Heterogeneity-Driven Hydrodynamics Conditions the Hydrochemistry of Spring Water in Volcanic Islands.

Abstract

Perched aquifers represent significant unexploited groundwater reserves in volcanic islands and contain valuable freshwater resources. These water reserves provide critical resources to indigenous populations suffering water scarcity. Groundwater discharged from a perched aquifer into two adjacent (14 m) springs in the volcanic summits constituted by basaltic and pyroclastic deposits of Gran Canaria Island (Spain) was examined. Based on springs discharge data, a three-dimensional groundwater flow and solute transport model of the investigated perched aquifer was calibrated to reproduce its hydraulic regime, as well as to explain the hydrochemical and isotopic composition of its main discharge systems, the studied springs. Groundwater flow simulations effectively replicated flow paths of the two springs affected by the existing geological heterogeneities, with differential travel times of 246 and 130 years, respectively, and with a convergent flow toward them partially explaining the averaged differences in electrical conductivity, δ18 O, and tritium observed between the springs.
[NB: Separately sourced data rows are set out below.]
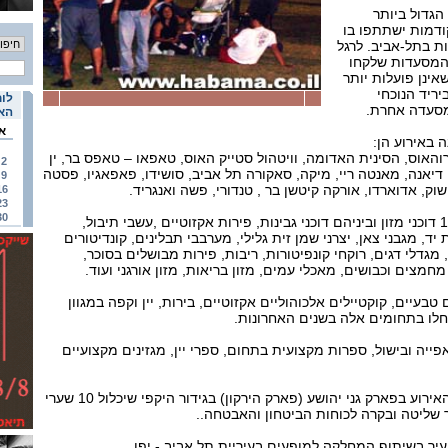
הגדול ביותר
ודמות ישתתפו בו
 בתל-אביב. לרגל
המסעדות שלקחו
1, גם אלו שאינן פועלות יותר
יריד הנוכחי
לוח
מסעדה אחרת.
האי
א
באירוע הן:
רוהאוס, הסינית האדומה, וויטהול סטייק האוס, טאפאו – טאפס בר, ין
2
 דיאנה, מאנטה ריי, מיקה, סאקורה תל אביב, סושידו, פאפאגיו, פסטה
9
וק, אדוארדו, אורקה קיטשן בר , טנדורי, פשה ואנגריד.
16
23
30
לצד המסעדות, יפעלו כ- 100 דוכני מזון וביניהם דוכני גבינות, פירות אקזוטיים ,עשבי תיבול,
יד, מגבני צאן, יצרני שמן זית גלילי, מערבבי תבלינים, קונדיטורים
גדלי דגים, רוקחי קונפיטורות, ריבות, פירות מבושלים בסוכר,
מצים וכבושים, מאכלי עמים, מזון בריאות, מזון אורגני ועוד.
טבעיים, קוקטיילים אלכוהוליים אקזוטיים, בירות, יין וקפה במגוון
חלו בתחומים אלה בשנים האחרונות.
פייה ובישול, ספרות מקצועית בתחום, ספרי יין, מגזינים מקצועיים
כבשנה שעברה, יגודר שטח האירוע בפארק גני יהושע (פארק הירקון) בגידור היקפי שיכלול 10 שערי
ר שליטה ובקרה לכוחות הביטחון והאבטחה..
העיר בשיתוף המחלקה למופעים בעיריית תל אביב - יפו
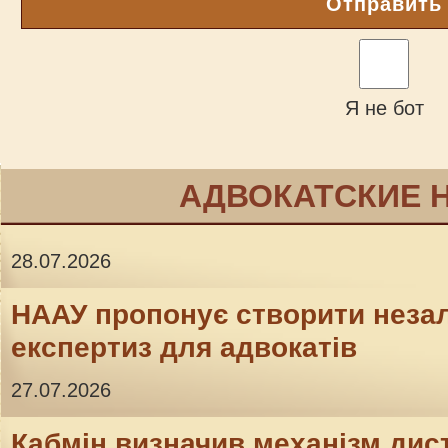
Отправить
Я не бот
АДВОКАТСКИЕ 
28.07.2026
НААУ пропонує створити неза
експертиз для адвокатів
27.07.2026
Кабмін визначив механізм дис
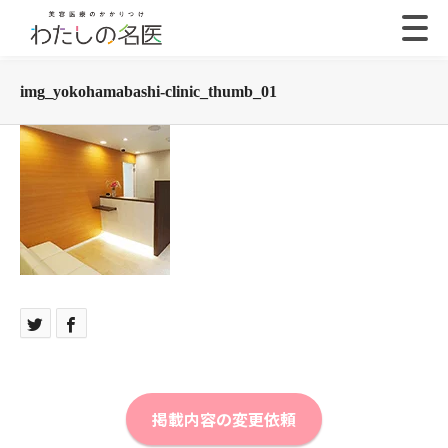
img_yokohamabashi-clinic_thumb_01
掲載内容の変更依頼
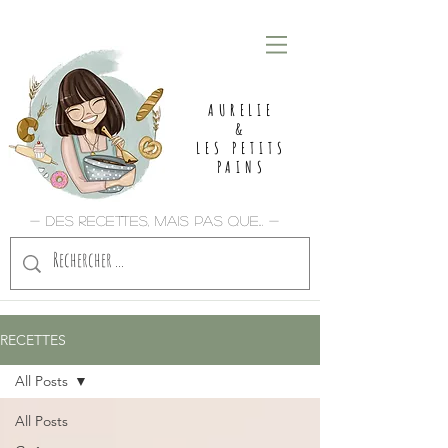
AURELIE
&
LES PETITS
PAINS
- Des recettes, mais pas que... -
RECETTES
All Posts
All Posts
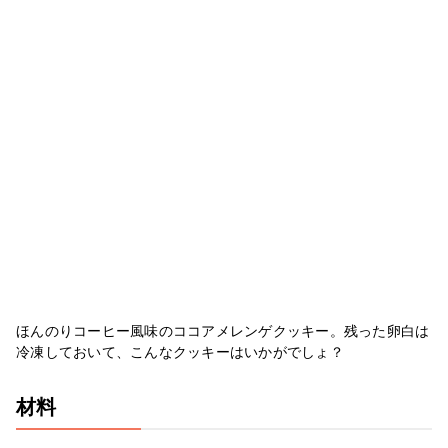
ほんのりコーヒー風味のココアメレンゲクッキー。残った卵白は
冷凍しておいて、こんなクッキーはいかがでしょ？
材料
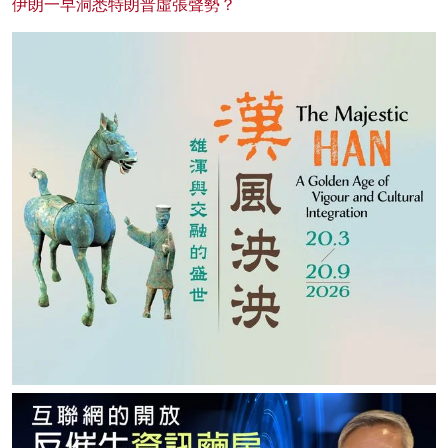
伊朗一早洞悉特朗普虛張聲勢？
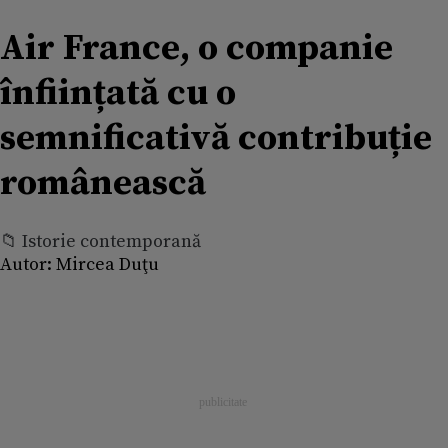
Air France, o companie
înființată cu o
semnificativă contribuție
românească
📁 Istorie contemporană
Autor:
Mircea Duţu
It can be concluded that, although water quality in both springs is similar and homogenous, as they come from the same aquifer system, geological heterogeneities in the upper elevation volcanic areas is likely the cause for the differences in the residence times of the two springs, which suggests that the flow regimes for the two springs are independent. The chemistry of the two springs, however, is essentially the same, with the exception of tritium, which is used to ascertain residence time.